Anyway, I did well and rose to management positions (in software) which I
detested but soldiered on (spending as much time as I could on tech work which
I love). However, after 14 years of working I finally seemed to hit my "level
of incompetence" and just could not continue in management. I can only
suggesting working hard, and finding something you enjoy doing.

I also saved a lot of money which allowed me to retire at 40. I now spend my
time writing open source software (which I admit is mediocre) and reading HN
to keep myself updated and "sponge" off the intelligence of others.

------
daltonlp
Richard Feynman had that problem. He solved that problem by saying "whatever,
I'll just have fun playing."

<http://www.physics.ohio-state.edu/~kilcup/262/feynman.html>

I'm not sure anyone else followed his example all the way to the nobel prize,
but I can say for certain that I've followed it to a satisfying place.

I wonder if I'm more mediocre than you, or you're more mediocre than me. One
of us must be more mediocre. One of us has two thumbs and doesn't care.

------
te_platt
First of all mediocre is a relative term. Be careful who you are comparing
yourself against.

I used to be able to run a 5K in under 17 minutes. That made me a mediocre
high school cross country runner but way faster than I am now.

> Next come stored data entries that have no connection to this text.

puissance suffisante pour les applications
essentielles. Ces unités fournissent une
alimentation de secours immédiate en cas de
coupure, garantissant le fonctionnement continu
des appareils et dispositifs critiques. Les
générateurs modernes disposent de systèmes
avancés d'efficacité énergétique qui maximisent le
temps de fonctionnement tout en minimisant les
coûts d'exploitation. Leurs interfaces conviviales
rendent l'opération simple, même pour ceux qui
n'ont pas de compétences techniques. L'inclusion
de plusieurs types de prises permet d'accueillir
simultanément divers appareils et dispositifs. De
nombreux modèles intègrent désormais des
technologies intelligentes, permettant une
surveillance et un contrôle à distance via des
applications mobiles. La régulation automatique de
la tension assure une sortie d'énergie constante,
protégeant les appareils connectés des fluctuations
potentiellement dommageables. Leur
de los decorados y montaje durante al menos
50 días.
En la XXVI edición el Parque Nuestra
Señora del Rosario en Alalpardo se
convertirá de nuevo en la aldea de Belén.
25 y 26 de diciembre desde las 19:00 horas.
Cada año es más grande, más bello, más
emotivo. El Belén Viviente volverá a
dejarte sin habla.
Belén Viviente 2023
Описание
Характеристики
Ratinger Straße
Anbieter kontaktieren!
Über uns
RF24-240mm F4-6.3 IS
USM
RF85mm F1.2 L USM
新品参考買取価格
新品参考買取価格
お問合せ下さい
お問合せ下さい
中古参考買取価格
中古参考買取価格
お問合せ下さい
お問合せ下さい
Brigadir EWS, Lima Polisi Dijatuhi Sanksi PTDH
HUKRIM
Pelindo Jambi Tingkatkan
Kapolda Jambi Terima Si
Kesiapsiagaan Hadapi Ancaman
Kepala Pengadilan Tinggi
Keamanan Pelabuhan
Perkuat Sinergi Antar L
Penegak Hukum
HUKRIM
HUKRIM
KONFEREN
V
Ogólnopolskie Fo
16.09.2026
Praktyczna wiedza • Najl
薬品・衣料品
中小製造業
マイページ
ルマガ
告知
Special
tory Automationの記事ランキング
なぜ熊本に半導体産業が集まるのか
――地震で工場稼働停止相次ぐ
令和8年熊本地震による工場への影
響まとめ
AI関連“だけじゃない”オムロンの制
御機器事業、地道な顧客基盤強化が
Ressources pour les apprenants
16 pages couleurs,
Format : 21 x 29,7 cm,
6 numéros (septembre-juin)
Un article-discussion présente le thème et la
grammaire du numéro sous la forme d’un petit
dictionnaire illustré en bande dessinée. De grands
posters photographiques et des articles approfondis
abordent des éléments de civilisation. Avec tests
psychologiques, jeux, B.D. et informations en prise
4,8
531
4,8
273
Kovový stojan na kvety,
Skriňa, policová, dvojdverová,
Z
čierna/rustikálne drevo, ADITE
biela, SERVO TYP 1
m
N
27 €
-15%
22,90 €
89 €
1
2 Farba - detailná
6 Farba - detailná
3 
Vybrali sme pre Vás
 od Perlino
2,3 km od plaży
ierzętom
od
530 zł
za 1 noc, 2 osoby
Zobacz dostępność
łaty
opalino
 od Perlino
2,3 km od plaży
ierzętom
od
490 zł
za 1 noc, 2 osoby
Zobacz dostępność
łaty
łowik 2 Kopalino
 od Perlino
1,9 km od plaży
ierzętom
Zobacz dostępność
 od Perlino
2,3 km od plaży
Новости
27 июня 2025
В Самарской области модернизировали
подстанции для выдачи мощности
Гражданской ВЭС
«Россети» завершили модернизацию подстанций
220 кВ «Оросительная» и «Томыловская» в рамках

Also consider that if you are at the 99th percentile in something that means
70,000,000 are better than you. There will always be someone better than you
at something. By the way, being in the 99th percentile is very good.

Finally even if you aren't very good at something doesn't mean you can't enjoy
it anyway.

------
spoiler
I think you are not mediocre simply because you feel like you might be. Not
sure if that makes sense.

To explain: My mum insisted I see a psychiatrist since she was convinced I was
depressed (turns out she was right), but in one of the sessions the
psychiatrist asked me to "describe myself" and I told him how I felt like I
crap because I was really good at coding, but not memorably good; how I loved
to paint but my cat paintings would turn out more like a furry pig (not even
kidding) and how I had no sense for design, but still enjoyed it. So, all of
that made me feel like a loser. And I will paraphrase what he said: "The fact
that you consider your skills mediocre, and assuming you want to develop them
further, it already makes you the opposite of mediocre."

It sounded more poetic in Croatian, but the general thought is still there.

God, that is a lot of text... Sorry about that.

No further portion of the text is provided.